● **Exercise brief**: Set down exactly the lines in the records below that run from the line with "Guide to Protecting Your Brand in 2026" to the line with "When you don’t", inclusive, and nothing more.

● **Task data**:
★ ★ ★ ★ ★

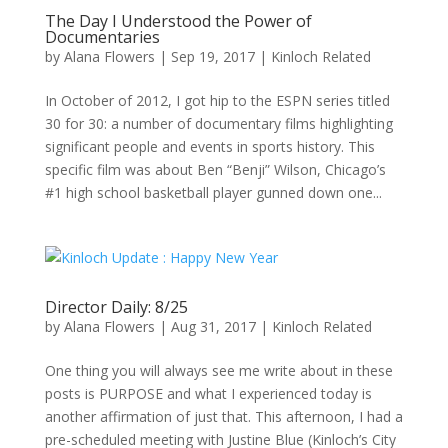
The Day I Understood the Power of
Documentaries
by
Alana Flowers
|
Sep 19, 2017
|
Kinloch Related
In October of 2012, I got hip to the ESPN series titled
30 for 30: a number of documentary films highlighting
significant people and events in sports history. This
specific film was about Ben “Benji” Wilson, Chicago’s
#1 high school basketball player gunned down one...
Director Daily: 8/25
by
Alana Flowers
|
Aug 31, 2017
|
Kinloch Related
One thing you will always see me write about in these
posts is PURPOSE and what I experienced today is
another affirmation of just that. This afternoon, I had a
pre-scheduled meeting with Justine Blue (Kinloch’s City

★ ★ ★ ★ ★

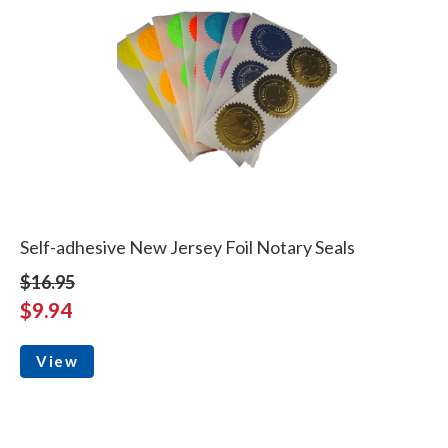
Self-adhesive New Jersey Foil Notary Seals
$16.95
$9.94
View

★ ★ ★ ★ ★

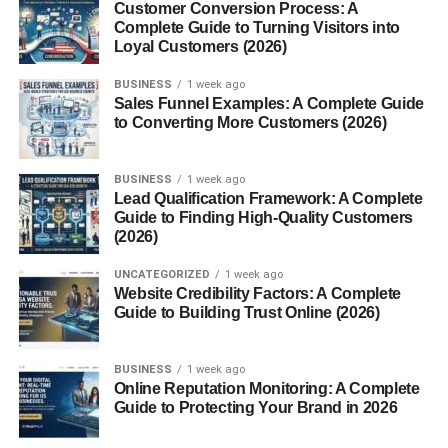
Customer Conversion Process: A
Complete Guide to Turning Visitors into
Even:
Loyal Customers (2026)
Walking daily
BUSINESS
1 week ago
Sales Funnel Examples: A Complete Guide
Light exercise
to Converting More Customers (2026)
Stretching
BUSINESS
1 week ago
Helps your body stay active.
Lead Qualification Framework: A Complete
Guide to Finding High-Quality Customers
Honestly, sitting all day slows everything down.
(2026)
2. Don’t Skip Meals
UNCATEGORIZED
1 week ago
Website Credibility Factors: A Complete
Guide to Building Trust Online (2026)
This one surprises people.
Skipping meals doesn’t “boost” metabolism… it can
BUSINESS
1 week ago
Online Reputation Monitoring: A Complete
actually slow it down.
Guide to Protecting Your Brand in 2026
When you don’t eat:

★ ★ ★ ★ ★

● **Task output**:
Guide to Protecting Your Brand in 2026
When you don’t eat:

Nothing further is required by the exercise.